The pictures do not go in the copy. Reproduce the rest of the entries exactly.

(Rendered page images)
/---

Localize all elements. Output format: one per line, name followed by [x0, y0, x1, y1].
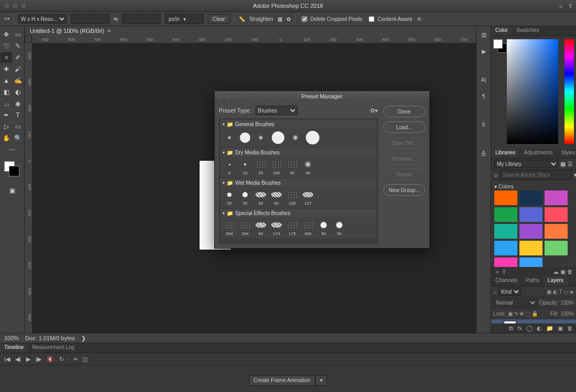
ratio-select[interactable]: W x H x Reso... [18, 14, 67, 24]
loop-icon[interactable]: ↻ [59, 356, 64, 363]
add-stock-icon[interactable]: ＋ [494, 268, 500, 275]
swatch[interactable] [519, 207, 542, 222]
next-frame-icon[interactable]: |▶ [36, 356, 41, 363]
brush-preset[interactable]: 127 [302, 189, 314, 206]
more-tools[interactable]: ⋯ [6, 144, 18, 155]
swatch[interactable] [494, 257, 517, 267]
prev-frame-icon[interactable]: ◀| [15, 356, 21, 363]
history-brush-tool[interactable]: ✍ [12, 75, 24, 86]
stamp-tool[interactable]: ▲ [1, 75, 12, 86]
color-field[interactable] [507, 39, 558, 144]
brush-preset[interactable]: 100 [271, 159, 282, 175]
chevron-down-icon[interactable]: ▾ [574, 172, 576, 178]
tab-swatches[interactable]: Swatches [512, 26, 543, 36]
plus-icon[interactable]: ▣ [560, 268, 566, 275]
brush-preset[interactable]: 175 [286, 219, 298, 236]
brush-preset[interactable]: 284 [224, 219, 235, 236]
actions-icon[interactable]: ▶ [479, 46, 489, 57]
link-icon[interactable]: ⧉ [509, 325, 513, 332]
tab-adjustments[interactable]: Adjustments [519, 149, 557, 158]
dodge-tool[interactable]: ◉ [12, 98, 24, 109]
preset-type-select[interactable]: Brushes [256, 106, 297, 115]
swatch[interactable] [519, 257, 542, 267]
brush-preset[interactable]: 8 [224, 159, 235, 175]
clear-button[interactable]: Clear [208, 14, 230, 24]
brush-group-header[interactable]: ▾📁 Wet Media Brushes [220, 178, 376, 187]
patch-tool[interactable]: ✚ [1, 64, 12, 74]
brush-preset[interactable]: 60 [271, 189, 282, 206]
mute-icon[interactable]: 🔇 [47, 356, 54, 363]
swatch[interactable] [494, 191, 517, 205]
overlay-icon[interactable]: ▦ [278, 16, 282, 22]
brush-preset[interactable] [305, 130, 320, 145]
first-frame-icon[interactable]: |◀ [4, 356, 10, 363]
brush-preset[interactable]: 306 [302, 219, 314, 236]
swatch[interactable] [494, 224, 517, 239]
swatch[interactable] [545, 191, 568, 205]
tab-measurement[interactable]: Measurement Log [28, 343, 79, 353]
character-icon[interactable]: A| [479, 74, 489, 85]
eyedropper-tool[interactable]: ✐ [12, 52, 24, 63]
create-frame-animation-menu[interactable]: ▾ [315, 375, 327, 386]
brush-tool[interactable]: 🖌 [12, 64, 24, 74]
opacity-value[interactable]: 100% [560, 300, 574, 306]
brush-preset[interactable] [271, 130, 285, 145]
grid-view-icon[interactable]: ▦ [560, 161, 566, 167]
zoom-level[interactable]: 100% [4, 335, 19, 341]
brush-preset[interactable]: 50 [318, 219, 329, 236]
width-field[interactable] [71, 14, 109, 24]
content-aware-checkbox[interactable]: Content-Aware [367, 15, 413, 24]
tab-styles[interactable]: Styles [557, 149, 576, 158]
brush-preset[interactable]: 35 [224, 189, 235, 206]
search-icon[interactable]: ⌕ [559, 3, 563, 9]
brush-preset[interactable]: 35 [239, 189, 251, 206]
unit-field[interactable]: px/in ▾ [165, 14, 204, 24]
swap-icon[interactable]: ⇋ [114, 16, 118, 22]
swatch[interactable] [494, 207, 517, 222]
new-layer-icon[interactable]: ▣ [558, 325, 563, 332]
brush-group-header[interactable]: ▾📁 General Brushes [220, 120, 376, 128]
brush-preset[interactable] [224, 132, 235, 143]
trash-icon[interactable]: 🗑 [567, 268, 573, 275]
swatch[interactable] [519, 191, 542, 205]
blend-mode-select[interactable]: Normal [493, 298, 537, 307]
layer-item[interactable]: 👁 Background 🔒 [491, 319, 576, 323]
foreground-swatch[interactable] [493, 39, 503, 49]
brush-preset[interactable]: 174 [271, 219, 282, 236]
delete-cropped-checkbox[interactable]: Delete Cropped Pixels [300, 15, 363, 24]
blur-tool[interactable]: ⌓ [1, 98, 12, 109]
lasso-tool[interactable]: ➰ [1, 41, 12, 51]
done-button[interactable]: Done [383, 106, 425, 117]
folder-icon[interactable]: 📁 [546, 325, 553, 332]
brush-preset[interactable]: 25 [255, 159, 267, 175]
shape-tool[interactable]: ▭ [12, 121, 24, 132]
transition-icon[interactable]: ◫ [82, 356, 87, 363]
tab-channels[interactable]: Channels [491, 276, 522, 286]
share-icon[interactable]: ⇪ [568, 3, 573, 9]
save-set-button[interactable]: Save Set... [383, 137, 425, 149]
swatch[interactable] [545, 241, 568, 255]
move-tool[interactable]: ✥ [1, 29, 12, 40]
list-view-icon[interactable]: ☰ [568, 161, 573, 167]
upload-icon[interactable]: ⇪ [502, 268, 506, 275]
fx-icon[interactable]: fx [517, 325, 522, 331]
brush-group-header[interactable]: ▾📁 Special Effects Brushes [220, 209, 376, 217]
reset-icon[interactable]: ⟲ [417, 16, 421, 22]
delete-button[interactable]: Delete [383, 169, 425, 180]
preset-groups[interactable]: ▾📁 General Brushes▾📁 Dry Media Brushes81… [219, 118, 378, 244]
tab-timeline[interactable]: Timeline [0, 343, 28, 353]
tab-layers[interactable]: Layers [544, 276, 568, 286]
paragraph-icon[interactable]: ¶ [479, 91, 489, 102]
pen-tool[interactable]: ✒ [1, 110, 12, 120]
tab-libraries[interactable]: Libraries [491, 149, 519, 158]
brush-group-header[interactable]: ▾📁 Dry Media Brushes [220, 148, 376, 156]
sync-icon[interactable]: ☁ [553, 268, 559, 275]
gear-icon[interactable]: ✿ [286, 16, 291, 22]
tab-paths[interactable]: Paths [522, 276, 544, 286]
dialog-gear-icon[interactable]: ✿▾ [370, 107, 378, 114]
brush-preset[interactable]: 50 [255, 189, 267, 206]
crop-tool[interactable]: ⌗ [1, 52, 12, 63]
swatch[interactable] [545, 224, 568, 239]
brush-preset[interactable]: 80 [255, 219, 267, 236]
quickselect-tool[interactable]: ✎ [12, 41, 24, 51]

\---

**ANSWER TO THE PROBLEM**
Localize all elements. Output format: one per line, name followed by [x0, y0, x1, y1].
ratio-select[interactable]: W x H x Reso... [18, 14, 67, 24]
loop-icon[interactable]: ↻ [59, 356, 64, 363]
add-stock-icon[interactable]: ＋ [494, 268, 500, 275]
swatch[interactable] [519, 207, 542, 222]
next-frame-icon[interactable]: |▶ [36, 356, 41, 363]
brush-preset[interactable]: 127 [302, 189, 314, 206]
more-tools[interactable]: ⋯ [6, 144, 18, 155]
swatch[interactable] [494, 257, 517, 267]
prev-frame-icon[interactable]: ◀| [15, 356, 21, 363]
history-brush-tool[interactable]: ✍ [12, 75, 24, 86]
stamp-tool[interactable]: ▲ [1, 75, 12, 86]
color-field[interactable] [507, 39, 558, 144]
brush-preset[interactable]: 100 [271, 159, 282, 175]
chevron-down-icon[interactable]: ▾ [574, 172, 576, 178]
tab-swatches[interactable]: Swatches [512, 26, 543, 36]
plus-icon[interactable]: ▣ [560, 268, 566, 275]
brush-preset[interactable]: 175 [286, 219, 298, 236]
brush-preset[interactable]: 284 [224, 219, 235, 236]
actions-icon[interactable]: ▶ [479, 46, 489, 57]
link-icon[interactable]: ⧉ [509, 325, 513, 332]
tab-adjustments[interactable]: Adjustments [519, 149, 557, 158]
dodge-tool[interactable]: ◉ [12, 98, 24, 109]
preset-type-select[interactable]: Brushes [256, 106, 297, 115]
swatch[interactable] [519, 257, 542, 267]
brush-preset[interactable]: 8 [224, 159, 235, 175]
clear-button[interactable]: Clear [208, 14, 230, 24]
brush-group-header[interactable]: ▾📁 Wet Media Brushes [220, 178, 376, 187]
patch-tool[interactable]: ✚ [1, 64, 12, 74]
brush-preset[interactable]: 60 [271, 189, 282, 206]
mute-icon[interactable]: 🔇 [47, 356, 54, 363]
swatch[interactable] [494, 191, 517, 205]
overlay-icon[interactable]: ▦ [278, 16, 282, 22]
brush-preset[interactable] [305, 130, 320, 145]
first-frame-icon[interactable]: |◀ [4, 356, 10, 363]
brush-preset[interactable]: 306 [302, 219, 314, 236]
swatch[interactable] [494, 224, 517, 239]
swatch[interactable] [545, 191, 568, 205]
tab-measurement[interactable]: Measurement Log [28, 343, 79, 353]
character-icon[interactable]: A| [479, 74, 489, 85]
eyedropper-tool[interactable]: ✐ [12, 52, 24, 63]
create-frame-animation-menu[interactable]: ▾ [315, 375, 327, 386]
brush-tool[interactable]: 🖌 [12, 64, 24, 74]
opacity-value[interactable]: 100% [560, 300, 574, 306]
brush-preset[interactable] [271, 130, 285, 145]
grid-view-icon[interactable]: ▦ [560, 161, 566, 167]
zoom-level[interactable]: 100% [4, 335, 19, 341]
brush-preset[interactable]: 50 [318, 219, 329, 236]
width-field[interactable] [71, 14, 109, 24]
content-aware-checkbox[interactable]: Content-Aware [367, 15, 413, 24]
tab-styles[interactable]: Styles [557, 149, 576, 158]
brush-preset[interactable]: 35 [224, 189, 235, 206]
search-icon[interactable]: ⌕ [559, 3, 563, 9]
brush-preset[interactable]: 35 [239, 189, 251, 206]
unit-field[interactable]: px/in ▾ [165, 14, 204, 24]
swap-icon[interactable]: ⇋ [114, 16, 118, 22]
swatch[interactable] [494, 207, 517, 222]
new-layer-icon[interactable]: ▣ [558, 325, 563, 332]
brush-group-header[interactable]: ▾📁 General Brushes [220, 120, 376, 128]
brush-preset[interactable] [224, 132, 235, 143]
trash-icon[interactable]: 🗑 [567, 268, 573, 275]
swatch[interactable] [519, 191, 542, 205]
blend-mode-select[interactable]: Normal [493, 298, 537, 307]
layer-item[interactable]: 👁 Background 🔒 [491, 319, 576, 323]
foreground-swatch[interactable] [493, 39, 503, 49]
brush-preset[interactable]: 174 [271, 219, 282, 236]
delete-cropped-checkbox[interactable]: Delete Cropped Pixels [300, 15, 363, 24]
blur-tool[interactable]: ⌓ [1, 98, 12, 109]
lasso-tool[interactable]: ➰ [1, 41, 12, 51]
done-button[interactable]: Done [383, 106, 425, 117]
folder-icon[interactable]: 📁 [546, 325, 553, 332]
brush-preset[interactable]: 25 [255, 159, 267, 175]
shape-tool[interactable]: ▭ [12, 121, 24, 132]
transition-icon[interactable]: ◫ [82, 356, 87, 363]
tab-channels[interactable]: Channels [491, 276, 522, 286]
share-icon[interactable]: ⇪ [568, 3, 573, 9]
save-set-button[interactable]: Save Set... [383, 137, 425, 149]
swatch[interactable] [545, 241, 568, 255]
move-tool[interactable]: ✥ [1, 29, 12, 40]
list-view-icon[interactable]: ☰ [568, 161, 573, 167]
upload-icon[interactable]: ⇪ [502, 268, 506, 275]
fx-icon[interactable]: fx [517, 325, 522, 331]
brush-group-header[interactable]: ▾📁 Special Effects Brushes [220, 209, 376, 217]
reset-icon[interactable]: ⟲ [417, 16, 421, 22]
delete-button[interactable]: Delete [383, 169, 425, 180]
preset-groups[interactable]: ▾📁 General Brushes▾📁 Dry Media Brushes81… [219, 118, 378, 244]
tab-timeline[interactable]: Timeline [0, 343, 28, 353]
tab-layers[interactable]: Layers [544, 276, 568, 286]
paragraph-icon[interactable]: ¶ [479, 91, 489, 102]
pen-tool[interactable]: ✒ [1, 110, 12, 120]
tab-libraries[interactable]: Libraries [491, 149, 519, 158]
brush-group-header[interactable]: ▾📁 Dry Media Brushes [220, 148, 376, 156]
sync-icon[interactable]: ☁ [553, 268, 559, 275]
gear-icon[interactable]: ✿ [286, 16, 291, 22]
tab-paths[interactable]: Paths [522, 276, 544, 286]
dialog-gear-icon[interactable]: ✿▾ [370, 107, 378, 114]
brush-preset[interactable]: 50 [255, 189, 267, 206]
crop-tool[interactable]: ⌗ [1, 52, 12, 63]
swatch[interactable] [545, 224, 568, 239]
brush-preset[interactable]: 80 [255, 219, 267, 236]
quickselect-tool[interactable]: ✎ [12, 41, 24, 51]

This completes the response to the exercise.